(Extracted data entries)
──────────────────────────────
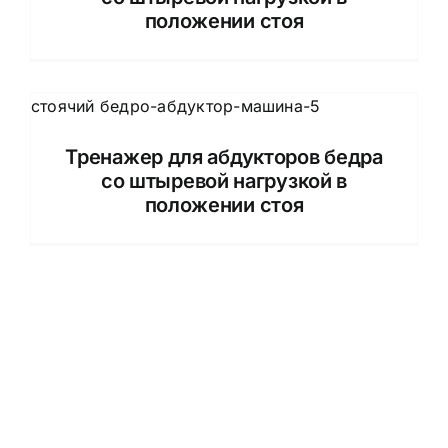
положении стоя
Тренажер для абдукторов бедра
со штыревой нагрузкой в
положении стоя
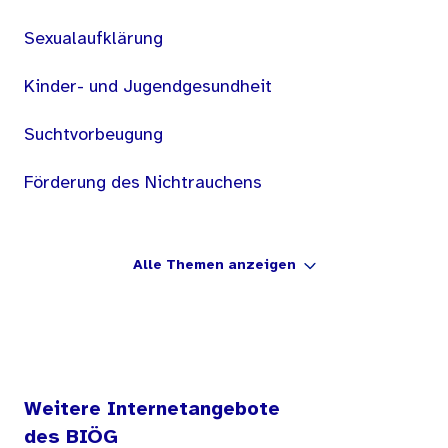
Sexualaufklärung
Kinder- und Jugendgesundheit
Suchtvorbeugung
Förderung des Nichtrauchens
Alle Themen anzeigen
Weitere Internetangebote
des BIÖG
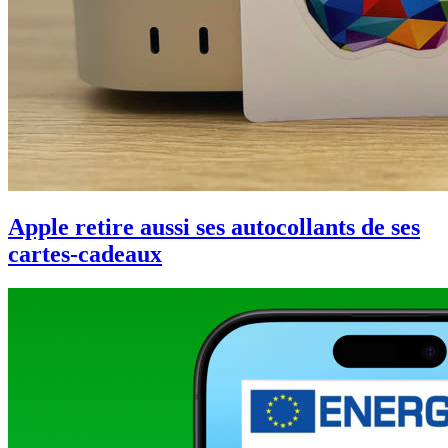
Apple retire aussi ses autocollants de ses
cartes-cadeaux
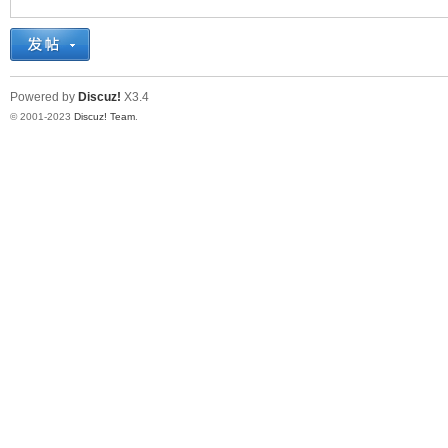
十
Powered by
Discuz!
X3.4
© 2001-2023
Discuz! Team
.
七
淘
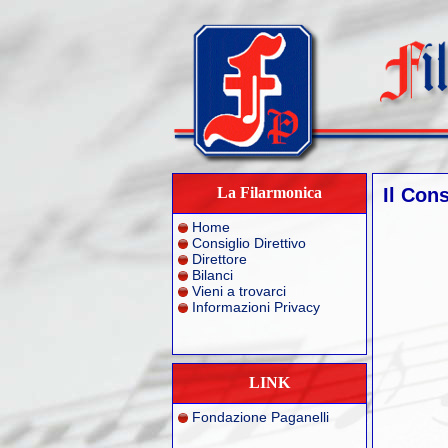
La Filarmonica
Il Con
Home
Consiglio Direttivo
Direttore
Bilanci
Vieni a trovarci
Informazioni Privacy
LINK
Fondazione Paganelli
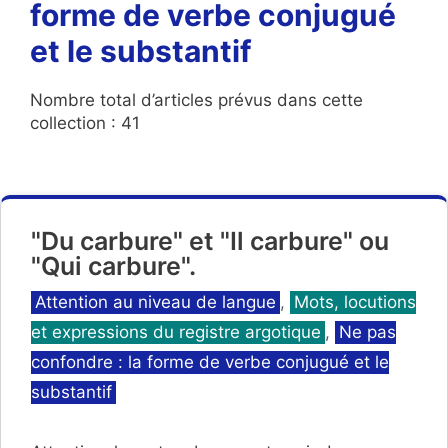
forme de verbe conjugué
et le substantif
Nombre total d’articles prévus dans cette
collection : 41
"Du carbure" et "Il carbure" ou
"Qui carbure".
Catégories
Attention au niveau de langue
,
Mots, locutions
et expressions du registre argotique
,
Ne pas
confondre : la forme de verbe conjugué et le
substantif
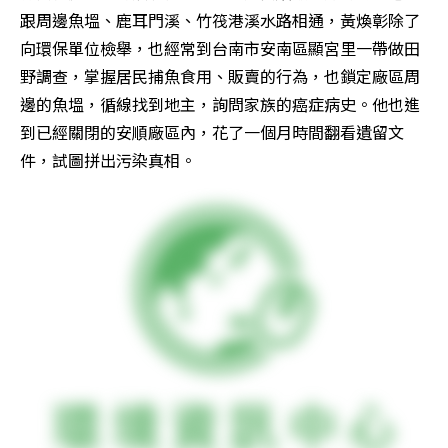
跟周邊魚塭、鹿耳門溪、竹筏港溪水路相通，黃煥彰除了
向環保單位檢舉，也經常到台南市安南區顯宮里一帶做田
野調查，掌握居民捕魚食用、販賣的行為，也鎖定廠區周
邊的魚塭，循線找到地主，詢問家族的癌症病史。他也進
到已經關閉的安順廠區內，花了一個月時間翻看遺留文
件，試圖拼出污染真相。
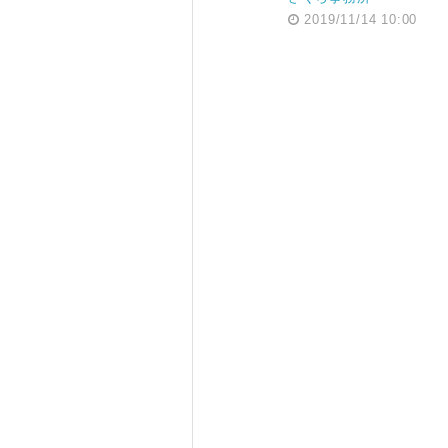
2019/11/14 10:00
──────────────────────────────
Set down exactly, from the line that contains "Vieni a trovarci" through the last line of the data, each line as it stands, and leave the pictures out.

Vieni a trovarci
Informazioni Privacy
LINK
Fondazione Paganelli
forme de verbe conjugué
et le substantif
Nombre total d’articles prévus dans cette
collection : 41
"Du carbure" et "Il carbure" ou
"Qui carbure".
Catégories
Attention au niveau de langue
,
Mots, locutions
et expressions du registre argotique
,
Ne pas
confondre : la forme de verbe conjugué et le
substantif
跟周邊魚塭、鹿耳門溪、竹筏港溪水路相通，黃煥彰除了
向環保單位檢舉，也經常到台南市安南區顯宮里一帶做田
野調查，掌握居民捕魚食用、販賣的行為，也鎖定廠區周
邊的魚塭，循線找到地主，詢問家族的癌症病史。他也進
到已經關閉的安順廠區內，花了一個月時間翻看遺留文
件，試圖拼出污染真相。
2019/11/14 10:00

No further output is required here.